A group of security researchers has detected critical bugs affecting the Realtek Wi-Fi module . This is something that can put users at risk. We are used to seeing vulnerabilities that affect our computers. They can especially damage the proper functioning and security of those devices that are connected to the network. It is very important that we correct these problems as soon as possible. We are going to explain what this failure consists of.
Security flaws found in a Realtek Wi-Fi module
It specifically affects the Realtek RTL8170C Wi-Fi module . There are several critical errors that have been detected and could be exploited to achieve elevated privileges on a device and later affect wireless connections. They could seriously jeopardize the privacy of users.
Basically we can say that an attacker who manages to exploit these vulnerabilities would have full control of this Wi-Fi module, as if he were a system administrator. It must be taken into account that this module is widely used in IoT devices, something that is increasingly present in our day to day. It is widely used in very varied sectors such as agriculture, health, energy, security and also for homes of domestic users.
These failures, as indicated by the researchers behind this discovery, affect all kinds of embedded devices and what is known as the Internet of Things that use this component to connect to Wi-Fi networks.
A requirement to be able to exploit these vulnerabilities is that the attacker is on the same wireless network or that they know the pre-shared network key or PSK.

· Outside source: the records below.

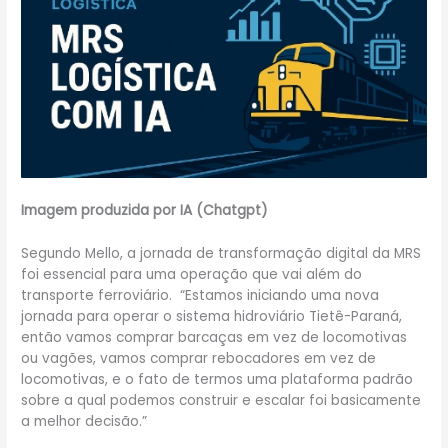
Imagem produzida por IA (Chatgpt)
Segundo Mello, a jornada de transformação digital da MRS
foi essencial para uma operação que vai além do
transporte ferroviário. “Estamos iniciando uma nova
jornada para operar o sistema hidroviário Tietê-Paraná,
então vamos comprar barcaças em vez de locomotivas
ou vagões, vamos comprar rebocadores em vez de
locomotivas, e o fato de termos uma plataforma padrão
sobre a qual podemos construir e escalar foi basicamente
a melhor decisão.”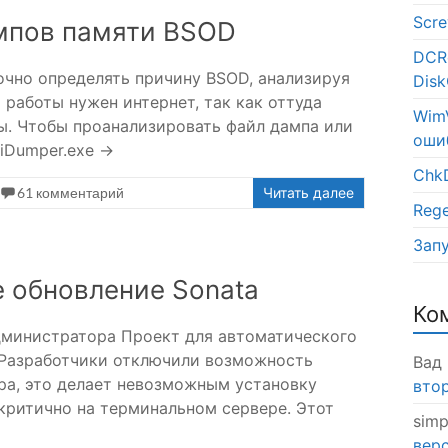
Scr
мпов памяти BSOD
DCR
очно определять причину BSOD, анализируя
Disk
работы нужен интернет, так как оттуда
WimV
ы. Чтобы проанализировать файл дампа или
оши
niDumper.exe →
Chk
61 комментарий
Читать далее
Rege
Запу
 обновление Sonata
Ко
дминистратора Проект для автоматического
 Разработчики отключили возможность
Вад
ра, это делает невозможным установку
втор
 критично на терминальном сервере. Этот
simp
верс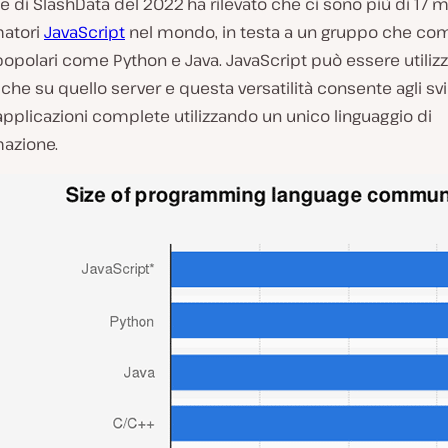
e di SlashData del 2022 ha rilevato che ci sono più di 17 mi
atori
JavaScript
nel mondo, in testa a un gruppo che c
popolari come Python e Java. JavaScript può essere utilizz
t che su quello server e questa versatilità consente agli sv
applicazioni complete utilizzando un unico linguaggio di
azione.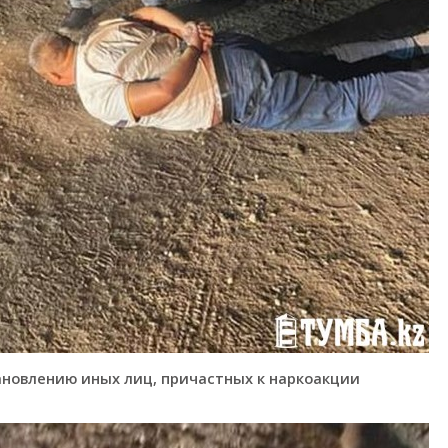
новлению иных лиц, причастных к наркоакции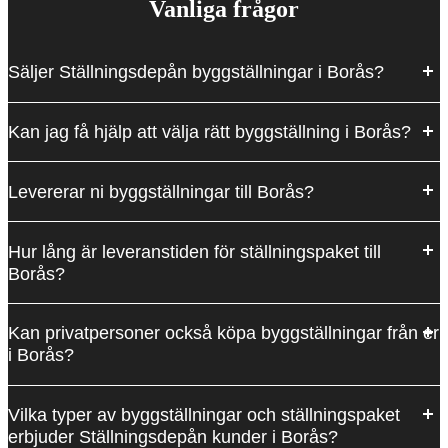
Vanliga frågor
Säljer Ställningsdepån byggställningar i Borås?
Kan jag få hjälp att välja rätt byggställning i Borås?
Levererar ni byggställningar till Borås?
Hur lång är leveranstiden för ställningspaket till
Borås?
Kan privatpersoner också köpa byggställningar från er
i Borås?
Vilka typer av byggställningar och ställningspaket
erbjuder Ställningsdepån kunder i Borås?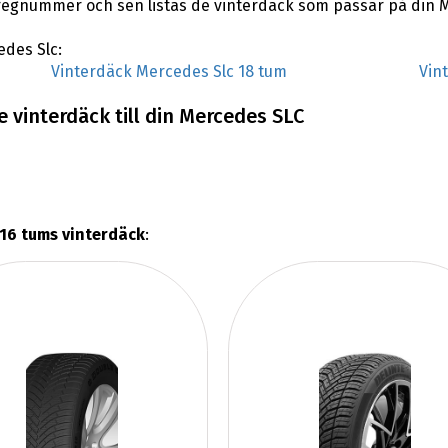
regnummer och sen listas de vinterdäck som passar på din 
edes Slc:
Vinterdäck Mercedes Slc 18 tum
Vin
 vinterdäck till din Mercedes SLC
16 tums vinterdäck
: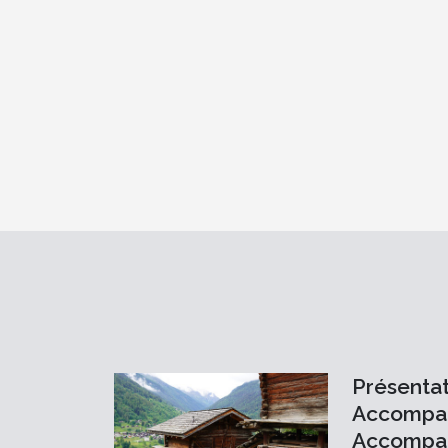
Présentat
Accompa
Accompag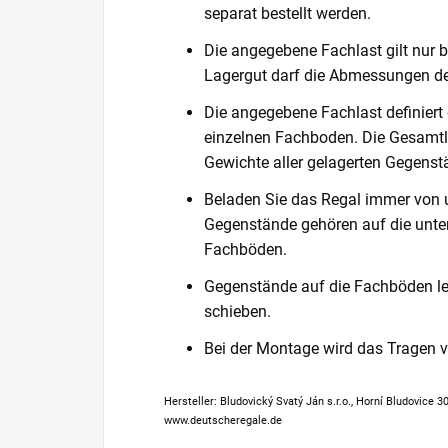
separat bestellt werden.
Die angegebene Fachlast gilt nur b
Lagergut darf die Abmessungen de
Die angegebene Fachlast definiert
einzelnen Fachboden. Die Gesamtl
Gewichte aller gelagerten Gegenst
Beladen Sie das Regal immer von 
Gegenstände gehören auf die unter
Fachböden.
Gegenstände auf die Fachböden leg
schieben.
Bei der Montage wird das Tragen
Hersteller: Bludovický Svatý Ján s.r.o., Horní Bludovice 
www.deutscheregale.de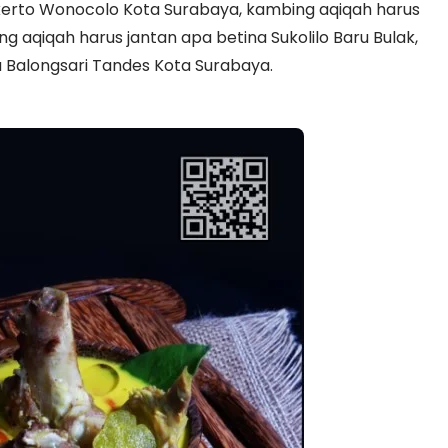
nkerto Wonocolo Kota Surabaya, kambing aqiqah harus
g aqiqah harus jantan apa betina Sukolilo Baru Bulak,
 Balongsari Tandes Kota Surabaya.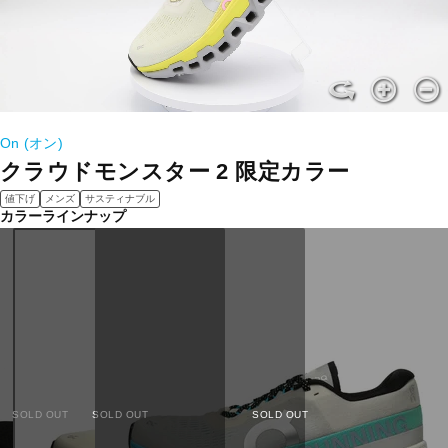
On (オン)
クラウドモンスター 2 限定カラー
値下げ
メンズ
サスティナブル
カラーラインナップ
SOLD OUT
SOLD OUT
SOLD OUT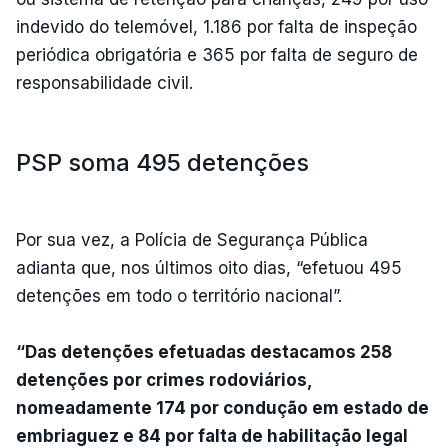
indevido do telemóvel, 1.186 por falta de inspeção
periódica obrigatória e 365 por falta de seguro de
responsabilidade civil.
PSP soma 495 detenções
Por sua vez, a Polícia de Segurança Pública
adianta que, nos últimos oito dias, “efetuou 495
detenções em todo o território nacional”.
“Das detenções efetuadas destacamos 258
detenções por crimes rodoviários,
nomeadamente 174 por condução em estado de
embriaguez e 84 por falta de habilitação legal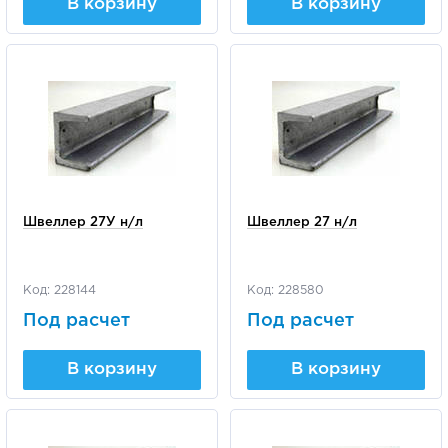
В корзину
В корзину
Швеллер 27У н/л
Швеллер 27 н/л
Код: 228144
Код: 228580
Под расчет
Под расчет
В корзину
В корзину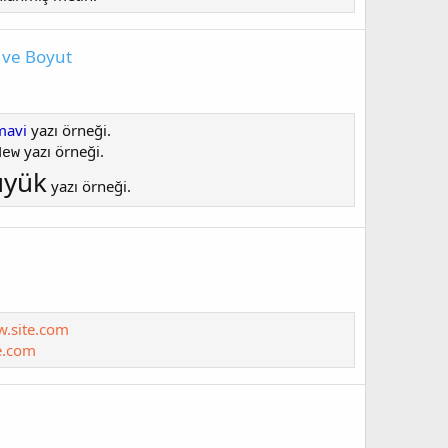
i ve Boyut
mavi
yazı örneği.
yazı örneği.
New
üyük
yazı örneği.
w.site.com
e.com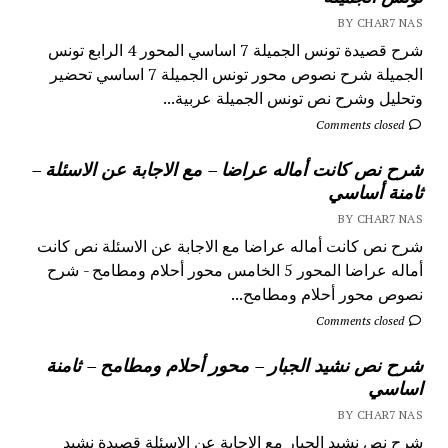
BY CHAR7 NAS
شرح قصيدة تونس الجميلة 7 اساسي المحور 4 الرابع تونس
الجميلة شرح نصوص محور تونس الجميلة 7 اساسي تحضير
وتحليل وشرح نص تونس الجميلة عربية...
Comments closed
شرح نص كانت أماله عراضا – مع الاجابة عن الاسئلة –
ثامنة أساسي
BY CHAR7 NAS
شرح نص كانت أماله عراضا مع الاجابة عن الاسئلة نص كانت
أماله عراضا المحور 5 الخامس محور أحلام ومطامح - شرح
نصوص محور أحلام ومطامح...
Comments closed
شرح نص نشيد الجبار – محور أحلام ومطامح – ثامنة
اساسي
BY CHAR7 NAS
شرح نص نشيد الجبار مع الاجابة عن الاسئلة قصيدة نشيد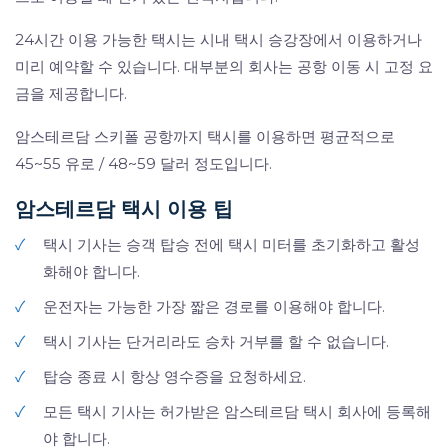
24시간 이용 가능한 택시는 시내 택시 승강장에서 이용하거나
미리 예약할 수 있습니다. 대부분의 회사는 공항 이동 시 고정 요
금을 제공합니다.
암스테르담 스키폴 공항까지 택시를 이용하면 평균적으로
45~55 유로 / 48~59 달러 정도입니다.
암스테르담 택시 이용 팁
✓
택시 기사는 승객 탑승 전에 택시 미터를 초기화하고 활성
화해야 합니다.
✓
운전자는 가능한 가장 짧은 경로를 이용해야 합니다.
✓
택시 기사는 단거리라도 승차 거부를 할 수 없습니다.
✓
탑승 종료 시 항상 영수증을 요청하세요.
✓
모든 택시 기사는 허가받은 암스테르담 택시 회사에 등록해
야 합니다.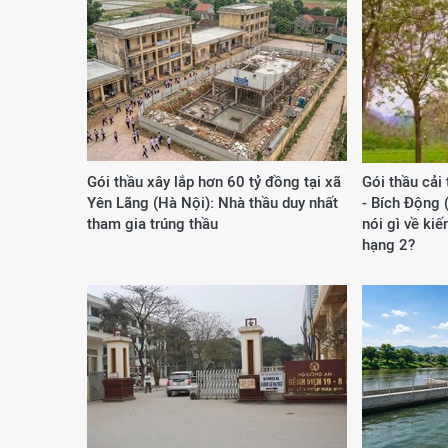
Gói thầu xây lắp hơn 60 tỷ đồng tại xã
Gói thầu cải
Yên Lãng (Hà Nội): Nhà thầu duy nhất
- Bích Động 
tham gia trúng thầu
nói gì về ki
hạng 2?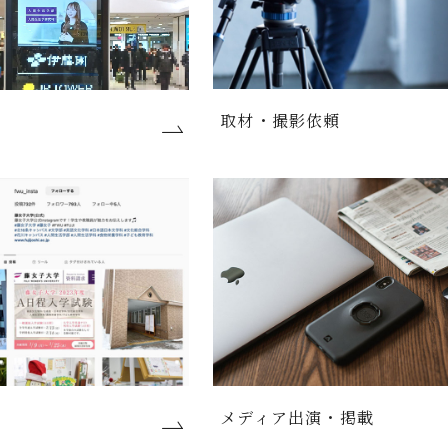
取材・撮影依頼
メディア出演・掲載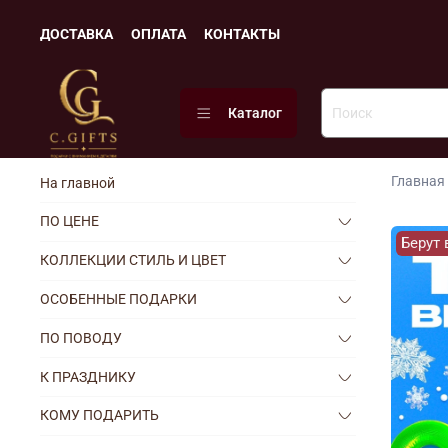
ДОСТАВКА
ОПЛАТА
КОНТАКТЫ
Каталог
Главная
На главной
ПО ЦЕНЕ
Берут 
КОЛЛЕКЦИИ СТИЛЬ И ЦВЕТ
ОСОБЕННЫЕ ПОДАРКИ
ПО ПОВОДУ
К ПРАЗДНИКУ
КОМУ ПОДАРИТЬ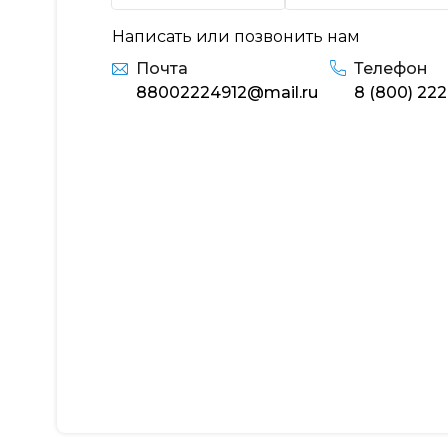
Написать или позвонить нам
Почта
Телефон
88002224912@mail.ru
8 (800) 222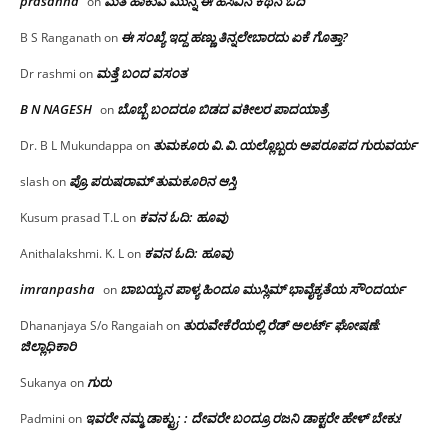
prasanna
ಮತ ಹಾಕುವ ಮುನ್ನ ಈ ಹಸಿವಿನ ಕಥನ ಓದಿ
on
ಈ ಸಂಖ್ಯೆ ಇದ್ದ ಹಣ್ಣು ತಿನ್ನಲೇಬಾರದು ಏಕೆ ಗೊತ್ತಾ?
B S Ranganath
on
ಮತ್ತೆ ಬಂದ ವಸಂತ
Dr rashmi
on
B N NAGESH
ಬೊಬ್ಬೆ ಬಂದರೂ ಬಿಡದ ವಕೀಲರ ಪಾದಯಾತ್ರೆ
on
ತುಮಕೂರು‌ ವಿ.ವಿ.ಯಲ್ಲೊಬ್ಬರು ಅಪರೂಪದ ಗುರುವರ್ಯ
Dr. B L Mukundappa
on
ಪ್ರೊ.ಪರುಷರಾಮ್ ತುಮಕೂರಿನ ಆಸ್ತಿ
slash
on
ಕವನ ಓದಿ: ಹೂವು
Kusum prasad T.L
on
ಕವನ ಓದಿ: ಹೂವು
Anithalakshmi. K. L
on
imranpasha
ಬಾಬಯ್ಯನ ಪಾಳ್ಯ ಹಿಂದೂ ಮುಸ್ಲಿಮ್ ಭಾವೈಕ್ಯತೆಯ ಸೌಂದರ್ಯ
on
ತುರುವೇಕೆರೆಯಲ್ಲಿ ರೆಡ್ ಅಲರ್ಟ್ ಘೋಷಣೆ:
Dhananjaya S/o Rangaiah
on
ಜಿಲ್ಲಾಧಿಕಾರಿ
ಗುರು
Sukanya
on
ಇವರೇ ನಮ್ಮ ಡಾಕ್ಟ್ರು; : ದೇವರೇ ಬಂದ್ರೂ ರಜನಿ ಡಾಕ್ಟರೇ ಹೇಳ್ ಬೇಕು!
Padmini
on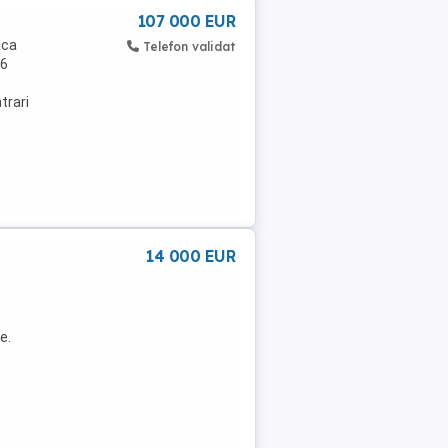
107 000 EUR
aca
Telefon validat
 6
trari
14 000 EUR
e.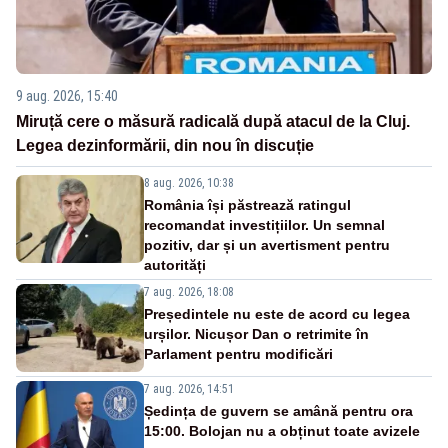
9 aug. 2026, 15:40
Miruță cere o măsură radicală după atacul de la Cluj.
Legea dezinformării, din nou în discuție
8 aug. 2026, 10:38
România își păstrează ratingul
recomandat investițiilor. Un semnal
pozitiv, dar și un avertisment pentru
autorități
7 aug. 2026, 18:08
Președintele nu este de acord cu legea
urșilor. Nicușor Dan o retrimite în
Parlament pentru modificări
7 aug. 2026, 14:51
Ședința de guvern se amână pentru ora
15:00. Bolojan nu a obținut toate avizele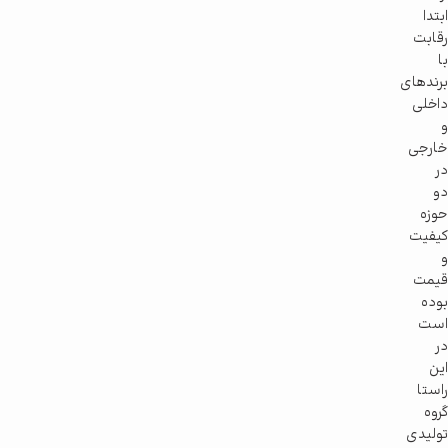
ابتدا
رقابت
با
برندهای
داخلی
و
خارجی
در
دو
حوزه
کیفیت
و
قیمت
بوده
است
در
این
راستا
گروه
تولیدی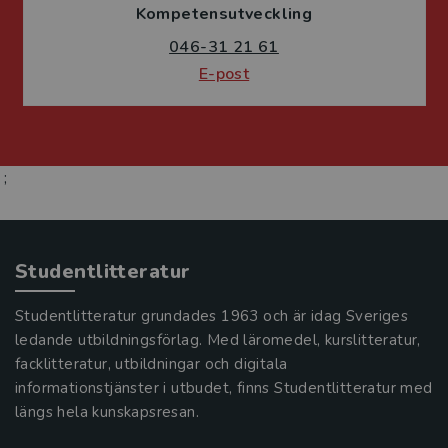
Kompetensutveckling
046-31 21 61
E-post
;
Studentlitteratur
Studentlitteratur grundades 1963 och är idag Sveriges
ledande utbildningsförlag. Med läromedel, kurslitteratur,
facklitteratur, utbildningar och digitala
informationstjänster i utbudet, finns Studentlitteratur med
längs hela kunskapsresan.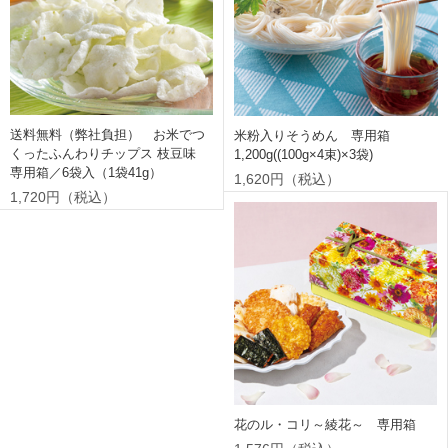
送料無料（弊社負担） お米でつ
米粉入りそうめん 専用箱
くったふんわりチップス 枝豆味
1,200g((100g×4束)×3袋)
専用箱／6袋入（1袋41g）
1,620円（税込）
1,720円（税込）
花のル・コリ～綾花～ 専用箱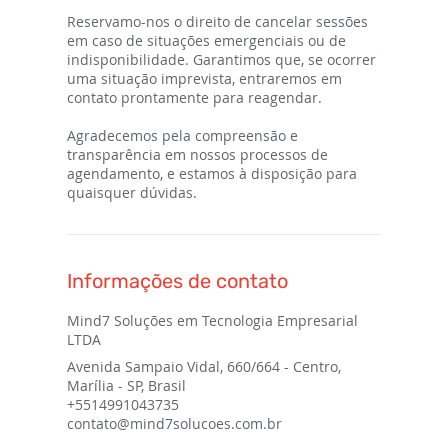
Reservamo-nos o direito de cancelar sessões
em caso de situações emergenciais ou de
indisponibilidade. Garantimos que, se ocorrer
uma situação imprevista, entraremos em
contato prontamente para reagendar.
Agradecemos pela compreensão e
transparência em nossos processos de
agendamento, e estamos à disposição para
quaisquer dúvidas.
Informações de contato
Mind7 Soluções em Tecnologia Empresarial
LTDA
Avenida Sampaio Vidal, 660/664 - Centro,
Marília - SP, Brasil
+5514991043735
contato@mind7solucoes.com.br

Two of these vulnerabilities have been registered as CVE-2020-27301 and CVE-2020-27302 and have received a CVSS score of 8. They are based on the fact that the attacker knows the PSK key and can carry out remote code execution on WPA clients -2 that use that module.
Proof of concept and vulnerabilities fixed
The researchers conducted a test in which an attacker impersonated a legitimate access point and sent a malicious temporary key to a client connecting via the WPA-2 protocol .
It should be mentioned that they have already released firmware updates to correct these problems. Once again we can see the importance of having all the devices, systems and programs correctly updated. Only in this way can we avoid being victims of attacks that may be based on the exploitation of security flaws that are present. You always have to avoid problems with the network adapter.
In this case we have seen a series of bugs that affect the Realtek Wi-Fi module. However, these vulnerabilities can affect many of our devices connected to the network. They could put at risk the router, a computer, smart plug, Wi-Fi repeater … We must always make sure that we have the latest versions available installed. We already explained why it is important to update the network card. It is one more step not only to achieve the best possible performance, but also to avoid security problems that may affect us in our day to day life. From this article we always recommend checking that we have the latest versions.